METHODS: This retrospective study included 187 patients with newly diagnosed FL, 93 of whom had BMI. Based on baseline 18F-FDG PET/CT, two bone marrow VOI frameworks were constructed: a pelvic VOI framework and a spine-pelvis VOI framework. Clinical features, conventional imaging features, radiomic features, and deep learning features were extracted. A hierarchical feature screening strategy was employed: clinical and conventional imaging features were screened using univariate logistic regression, Spearman’s correlation analysis, and multivariate logistic regression, whereas high-dimensional radiomic and deep learning features were screened using LASSO regression combined with the Boruta algorithm. Based on the selected features, six different modelling schemes were developed. The optimal scheme was selected using the area under the receiver operating characteristic curve (AUC) in the independent validation set as the primary metric. Under the optimal scheme, the performance of seven machine learning models-logistic regression (LR), support vector machine (SVM), gradient boosting machine (GBM), neural network (NN), random forest (RF), k-nearest neighbours (KNN), and adaptive boosting (AdaBoost)-was further compared. SHAP analysis was used to interpret the key features of the final model and the direction of their contributions.
RESULTS: Compared with the non-BMI group, the BMI group was more likely to present with widespread regional lymph node involvement, B symptoms, larger lymph node lesions, as well as lower Hb, higher LDH, lower Apo A, lower eGFR, and higher β2-MG levels (all P < 0.05). Under both VOI frameworks, the BMI group exhibited higher bone marrow FDG uptake intensity and metabolic burden, as reflected by higher values of conventional PET/CT features, including SUVmean, Standard Deviation (PET), RMS, 25th Percentile Value, Median, 75th Percentile Value, TLG, Glycolysis Q2-Q4, SAM, and SUVpeak (all P < 0.05). Multivariate logistic regression analysis indicated that regional lymph node involvement and β2-MG consistently remained independent predictors across both VOI frameworks, whereas SUVmean retained statistical significance only within the pelvic VOI framework. A comparison of six modelling schemes revealed that the scheme integrating the spine-pelvis VOI framework with clinical features, conventional imaging features, and radiomic features performed best. Under this scheme, the GBM model achieved the best overall performance on the independent validation set (AUC = 0.906, Accuracy = 0.877, Precision = 0.926, Sensitivity = 0.833, Specificity = 0.926, F1 score = 0.877). SHAP analysis revealed that, in addition to LNr (≥ 5) and β2-MG, first-order statistical features such as PET-Orig-FO-IQR, as well as texture features derived from wavelet/LBP transformations-including PET-Wav-HLL-NGTDM-Strength, PET-Wav-HLL-GLRLM-SRHGLE, CT-LBP3D-m1-GLCM-MCC, and PET-LBP3D-m2-GLSZM-SAHGLE-also made significant contributions. These findings suggest that BMI-associated imaging phenotypes are characterised not only by increased bone marrow metabolism but also by remodelling of the grey-level distribution and spatial heterogeneity within the bone marrow.

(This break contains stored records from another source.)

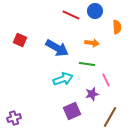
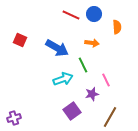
blue circle: moved 1 px left, 3 px down
green line: moved 4 px left, 1 px down; rotated 56 degrees clockwise
purple square: rotated 12 degrees counterclockwise
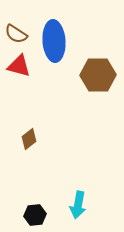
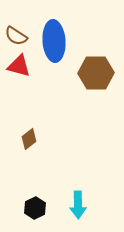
brown semicircle: moved 2 px down
brown hexagon: moved 2 px left, 2 px up
cyan arrow: rotated 12 degrees counterclockwise
black hexagon: moved 7 px up; rotated 20 degrees counterclockwise
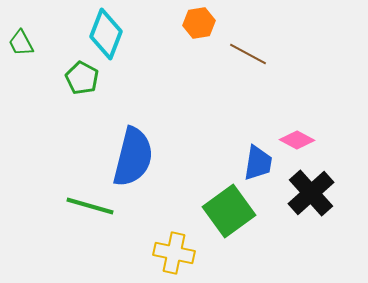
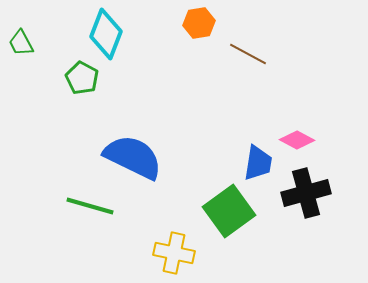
blue semicircle: rotated 78 degrees counterclockwise
black cross: moved 5 px left; rotated 27 degrees clockwise
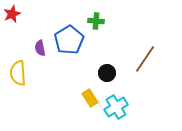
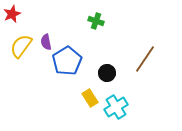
green cross: rotated 14 degrees clockwise
blue pentagon: moved 2 px left, 21 px down
purple semicircle: moved 6 px right, 6 px up
yellow semicircle: moved 3 px right, 27 px up; rotated 40 degrees clockwise
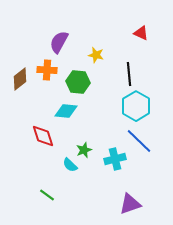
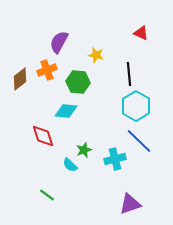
orange cross: rotated 24 degrees counterclockwise
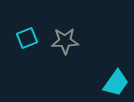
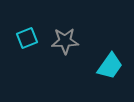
cyan trapezoid: moved 6 px left, 17 px up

CONCLUSION: Bone marrow involvement in follicular lymphoma is associated with higher tumour burden and altered metabolic heterogeneity within the bone marrow. A PET/CT-based radiomic-clinical model showed good performance for non-invasive BMI prediction, and the spine-pelvis VOI framework outperformed the pelvic VOI framework alone. The final GBM model may provide a feasible imaging biomarker for complementary baseline assessment of BMI in FL.